Sriracha Lime Shrimp

Sriracha Lime Shrimp
Over the weekend I thought about wearing gloves, but I didn’t. Putting them on again would have felt like I had given up on spring, and at this point in the season I have no idea where they are. Suffering with cold hands was the better choice. My fingers are crossed that sunshine and May-appropriate weather will be back, and we will all forget about this chilly spell.

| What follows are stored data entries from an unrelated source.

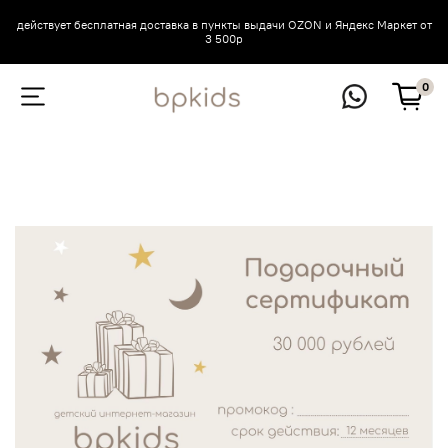
действует бесплатная доставка в пункты выдачи OZON и Яндекс Маркет от
3 500р
0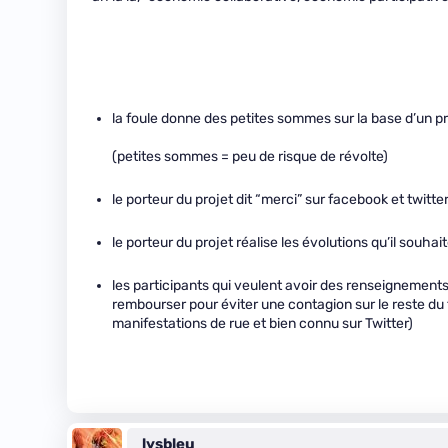
la foule donne des petites sommes sur la base d’un proj
(petites sommes = peu de risque de révolte)
le porteur du projet dit “merci” sur facebook et twitt
le porteur du projet réalise les évolutions qu’il souhai
les participants qui veulent avoir des renseignements
rembourser pour éviter une contagion sur le reste d
manifestations de rue et bien connu sur Twitter)
lysbleu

It’s hard to believe that just a couple weeks ago I was a friend’s place having dinner in his backyard, no coat and not a care in the world. He made the most amazing grilled Sriracha lime shrimp, and I had to try my own version. The shrimp were smoky and spicy with a hit of citrus. It was totally worth braving the unspring-like conditions to tackle these outside.

Sriracha Lime Shrimp
Sriracha Lime Shrimp

Serves 4

1-2 tablespoons Sriracha (depending on desired spiciness)
2 teaspoons honey
Juice of 1 lime
1 tablespoon vegetable oil
1 teaspoon minced fresh ginger
1 garlic clove minced
2 tablespoons chopped fresh cilantro, plus more for serving
1 teaspoon kosher salt
1 pound extra large shrimp, peeled and deveined

Preheat a gas or charcoal grill for medium-high heat

In a small bowl, whisk together the Sriracha, honey, lime juice, oil, ginger, garlic, cilantro and salt.

Thread the shrimp on skewers. (If using wooden skewers, soak them in water for 30 minutes.) Brush the sriracha mixture on the shrimp. Grill until pink, opaque and cooked through, about 2-3 minutes per side. Sprinkle with cilantro before serving.